The DQ projects for Reference Master Data (RMD) primarily focus on data integration and data quality work to support the system of record. The key elements include understanding the system of record's data trust expectations and evaluating its trustworthiness. This involves conducting data discovery, working through the data catalogue, performing data trust assessments, data quality profiling, and data quality assessments. Additionally, root cause analysis and addressing data quality issues are essential before labelling a data source as useless.

Critical DQ Projects for RMD

Figure 16 Critical DQ Projects for RMD

The Importance of Data Management and the Role of Technology in Data Management

The process involves establishing a single source of truth for data, ensuring data cleanliness, and evaluating the trustworthiness of authoritative sources. It's crucial to synchronise applications with this single source of truth to align reporting with accurate data. While technology plays a significant role, it's essential to understand that tools alone cannot solve all data management challenges. Manual processes, discussions with data stewards, and subject matter experts are necessary to establish data quality expectations before handing it over to a tool. Ultimately, the success of data management relies on effectively combining people, processes, and technology and not solely on the tools themselves.

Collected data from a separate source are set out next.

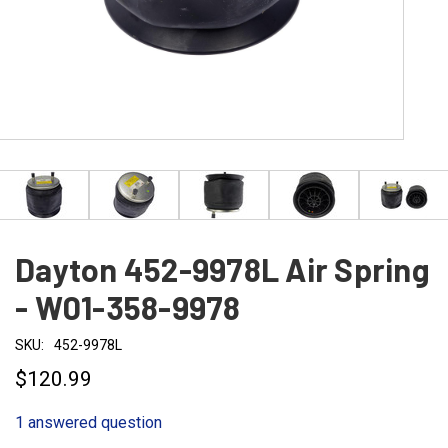
Dayton 452-9978L Air Spring
- W01-358-9978
SKU:
452-9978L
$120.99
1 answered question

Data Management and the User Experience in Project Management

There are challenges to consider when working with data in a DQ project within a Reference and Master Data context. Such as gaining the user's trust in the data and addressing data silos. Thus, it is imperative to understand the users' needs and transform them into “data cheerleaders.” Tools can help with user trust and data silos, but there is still a long way to go in this regard.

DQ Project Examples

Figure 17 DQ Project Examples

Data Quality and Reference and Master Data Management

Managing Reference and Master Data in a data quality (DQ) project involves handling change requests, identifying stakeholders, and establishing a Reference data working group. Managing international standards and regulations for Reference data, such as country codes and currencies, is crucial as they frequently change. It's essential to have a data steward responsible for ensuring the accuracy and currency of Reference data, as even small errors can have significant repercussions.

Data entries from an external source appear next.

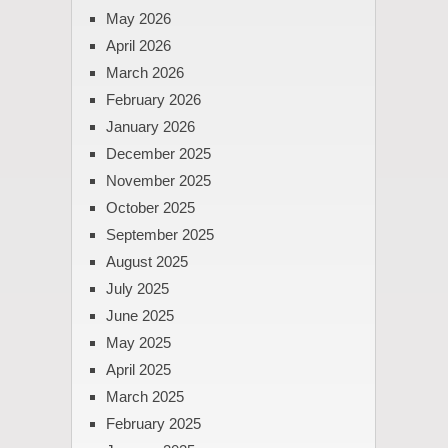
May 2026
April 2026
March 2026
February 2026
January 2026
December 2025
November 2025
October 2025
September 2025
August 2025
July 2025
June 2025
May 2025
April 2025
March 2025
February 2025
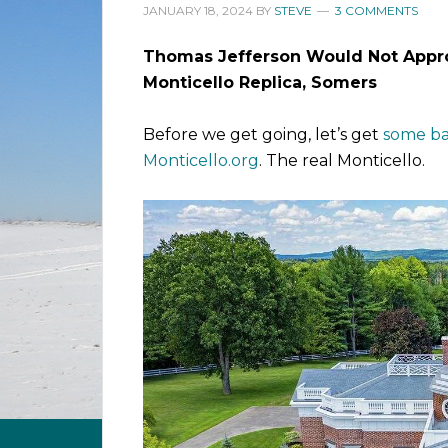
JANUARY 18, 2024
BY
STEVE
3 COMMENTS
Thomas Jefferson Would Not Appr
Monticello Replica, Somers
Before we get going, let’s get
some ba
Monticello.org
. The real Monticello.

High-Level Reference Data Management Process

Figure 18  High-Level Reference Data Management Process

Cradle to Grave RDM Process

Figure 19 Cradle to Grave RDM Process

Navigating External Data Subscription and Standards

When subscribing to external Reference data, consider obtaining data from third-party authorities and adhering to international, industry, and national standards. Using APIs for data retrieval enables real-time updates and seamless integration with cloud services, minimising the need for manual data downloads and updates. In Saudi Arabia, the Citizen Bank manages citizen data for various ministries through a centralised service bus, highlighting the importance of centralised data management.

Challenges and Importance of Data Management in AI and Cloud Computing

Recently, AI and its dependency on cloud and API-driven systems have been highlighted for quick data classification and categorisation. These insights highlight the need to govern internal Reference and Master Data and establish technical team standards. In addition, defining business terms and managing crosswalks are essential. An example of good governance in practise is a tool called TopBraid EDG by TopQuadrant. It manages taxonomy and Reference data sets. The tool focuses on the complexities of Reference Data Governance, including controlled vocabulary, multi-faceted classifications, and the challenges of data modelling for applications versus enterprise taxonomies.

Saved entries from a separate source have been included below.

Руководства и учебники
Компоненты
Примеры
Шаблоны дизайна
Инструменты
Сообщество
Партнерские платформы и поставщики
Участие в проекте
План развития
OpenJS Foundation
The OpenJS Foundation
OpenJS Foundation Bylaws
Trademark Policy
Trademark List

TopBraid Taxonomy Management

Figure 20 TopBraid Taxonomy Management

TopBraid Taxonomy Management zoomed in

Figure 21 TopBraid Taxonomy Management zoomed in

RD Hierarchy and Relationship Management

Figure 22 RD Hierarchy and Relationship Management

Importance and Management of Reference Data

Howard focuses on the importance of Reference data in managing Master Data. He highlights the significance of getting the Reference data right before progressing to other areas, emphasising the role of Reference data in categorisation and classification. Additionally, he mentions the process of Reference data publication, stressing the need for API-driven access and the subsequent change management and notification processes.

Reference Data used by Master Data

Figure 23 Reference Data used by Master Data

Reference Data Publication

Figure 24 Reference Data Publication

Challenges of Master Data Management

The challenges of cataloguing Reference data standards emphasise the importance of Master Data management and the challenges of cataloguing Reference data standards. These challenges include the complexity of getting Reference data right and the high-level steps of Master Data management, including acquiring and validating data, entity resolution, and data sharing and stewardship. Additionally, Master Data Management processes require understanding the background work involved in day-to-day operations, as well as the benefits and cost drivers. It also involves evaluating different data sources and defining an architectural approach.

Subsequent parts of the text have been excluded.